Farhan menegaskan bahwa solusi jangka panjang bagi kemacetan Kota Bandung adalah penerapan konsep smart city secara nyata.

“Saatnya Bandung jadi smart beneran. Alat-alat canggih sudah ada, tinggal dimanfaatkan dan didukung dengan data yang akurat,” sahutnya.

Ia juga menyinggung bahwa banyak infrastruktur teknologi yang sudah tersedia sejak lama, namun belum digunakan secara optimal karena keterbatasan integrasi data.

“Selama ini kan masih manual. Harusnya bisa otomatis, apalagi sekarang semua sudah serba digital,” ungkapnya.

Sementara itu, menurut praktisi lalu lintas Kombes Pol Edwin Affandi, Kota Bandung perlu revolusi sistem pengaturan lalu lintas melalui teknologi modern.

Diakui Edwin, solusi inovatif berupa traffic light adaptif berbasis kecerdasan buatan (AI) bisa menjadi kunci untuk mengurai benang kusut kemacetan di simpang jalan.

“Sistem fixed time tidak lagi relevan untuk kondisi lalu lintas yang dinamis. Diperlukan sistem cerdas yang bisa menyesuaikan waktu hijau berdasarkan kondisi riil di lapangan,” ujar Edwin.

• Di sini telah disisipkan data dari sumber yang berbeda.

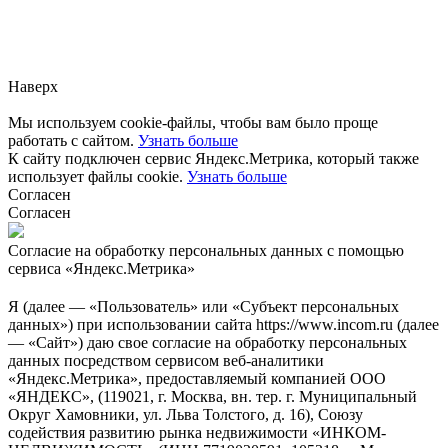
Заметили ошибку?
Сообщите нам, пожалуйста,
через
форму обратной связи.
Наверх
Мы используем cookie-файлы, чтобы вам было проще
работать с сайтом.
Узнать больше
К сайту подключен сервис Яндекс.Метрика, который также
использует файлы cookie.
Узнать больше
Согласен
Согласен
Согласие на обработку персональных данных с помощью
сервиса «Яндекс.Метрика»
Я (далее — «Пользователь» или «Субъект персональных
данных») при использовании сайта https://www.incom.ru (далее
— «Сайт») даю свое согласие на обработку персональных
данных посредством сервисом веб-аналитики
«Яндекс.Метрика», предоставляемый компанией ООО
«ЯНДЕКС», (119021, г. Москва, вн. тер. г. Муниципальный
Округ Хамовники, ул. Льва Толстого, д. 16), Союзу
содействия развитию рынка недвижимости «ИНКОМ-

Edwin menuturkan, terdapat tiga penyebab yang menjadi masalah utama kemacetan di simpang jalan Kota Bandung.

Pertama, waktu hijau tidak responsif artinya lampu lalu lintas dengan pengaturan waktu tetap tidak menyesuaikan dengan variasi volume kendaraan yang datang, sehingga waktu hijau bisa terbuang sia-sia.

“Kedua, adanya tumpang tindih arus saat lampu hijau menyala, arus dari satu arah seringkali tertahan karena kendaraan dari simpang lain sudah memenuhi area tengah persimpangan,” bebernya.

Ia menyebutkan masalah ketiga yaitu jarak dan kecepatan Kendaraan yang masih jauh saat lampu hijau menyala kerap gagal melintas. Hal itu berdampak menghambat efisiensi arus dan memperpanjang waktu tunggu berikutnya.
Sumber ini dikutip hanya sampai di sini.